Recent Trends in Anesthesia Services

The post-COVID services market for anesthesia services has created significant strains on the institutions requiring these services. There are several factors contributing to these strains which will be explored herein.

Early Retirements of Anesthesia Providers

The pandemic placed additional burdens on anesthesia providers as they were frequently enlisted to manage the most severe COVID cases.

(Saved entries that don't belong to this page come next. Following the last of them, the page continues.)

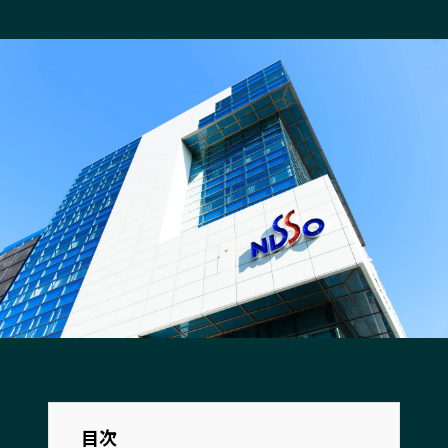
長野エリア
岐阜エリア
静岡エリア
愛知エリア
三重エリア
滋賀エリア
京都エリア
大阪市エリア
北摂エリア
堺・泉州エリア
河内エリア
兵庫エリア
奈良エリア
和歌山エリア
鳥取エリア
島根エリア
岡山エリア
広島エリア
山口エリア
徳島エリア
香川エリア
愛媛エリア
高知エリア
福岡エリア
佐賀エリア
長崎エリア
熊本エリア
大分エリア
目次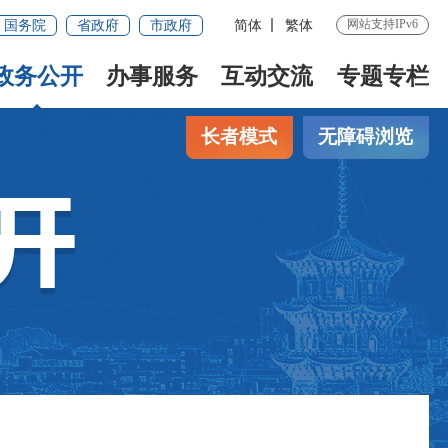
网站支持IPv6
国务院
省政府
市政府
简体
繁体
政务公开
办事服务
互动交流
专题专栏
长者模式
无障碍浏览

Many providers close or at retirement age determined that the associated strains of treating this patient population made the decision to retire or partially retire from the workforce. The anesthesiologist population trends older than other specialties placing additional pressure on the workforce through end of career retirements. The trend has been to supplement this shortage through CRNA programs, and they are generating more graduates, but their relative increase has its own secondary effects such as changing previous emphasis on medical direction and MD-only practices.

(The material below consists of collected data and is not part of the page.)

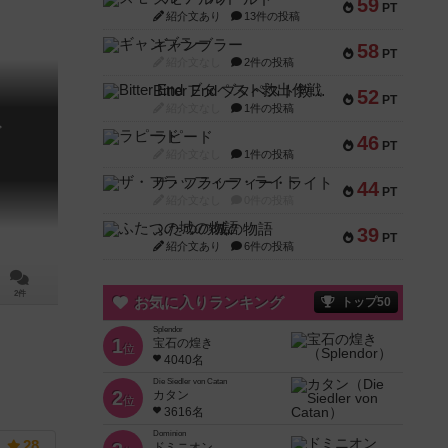
59
PT
紹介文あり
13件の投稿
ギャンブラー
58
PT
紹介文なし
2件の投稿
Bitter End ブタペスト救出作戦
52
PT
紹介文なし
1件の投稿
ズ
ラピード
46
PT
紹介文なし
1件の投稿
ザ・フラッフィー・ライト
44
PT
紹介文なし
0件の投稿
ふたつの城の物語
39
PT
紹介文あり
6件の投稿
2件
お気に入りランキング
トップ50
Splendor
1
宝石の煌き
位
4040名
Die Siedler von Catan
2
カタン
位
3616名
Dominion
28
ドミニオン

Provider Supply/increased Demand for Anesthesia Services Increase Salaries

We know from economics that reduced supply increases prices or in this case providers’ salaries. The 2023 MGMA salary survey demonstrated that CRNA and anesthesiologist salaries increased over 8% and 7%, respectively in the last year. This data is already aged with the rapid changes in Anesthesia post-pandemic and the current experience from our interactions suggest that the quoted median salaries of $198,000 and $499,000, respectively, do not reflect current compensation levels. It stands to note, this higher compensation places greater stress on institutions offering financial support such as stipends and income guarantees.

No Surprises Act Impact

Some Anesthesia groups in the past had relied upon out-of-network billing to supplement revenue gaps in their contracts. The No Surprises Act (effective January 1, 2022) has a major negative impact for anesthesia groups that relied on out-of-network billing practices to enhance collections from commercial payers. Per the NSA such claims are now to be paid at the in-network rate which puts significant downward pressure on collection amounts from these payers while creating additional pressures on institutions to offer financial support to make up for the loss.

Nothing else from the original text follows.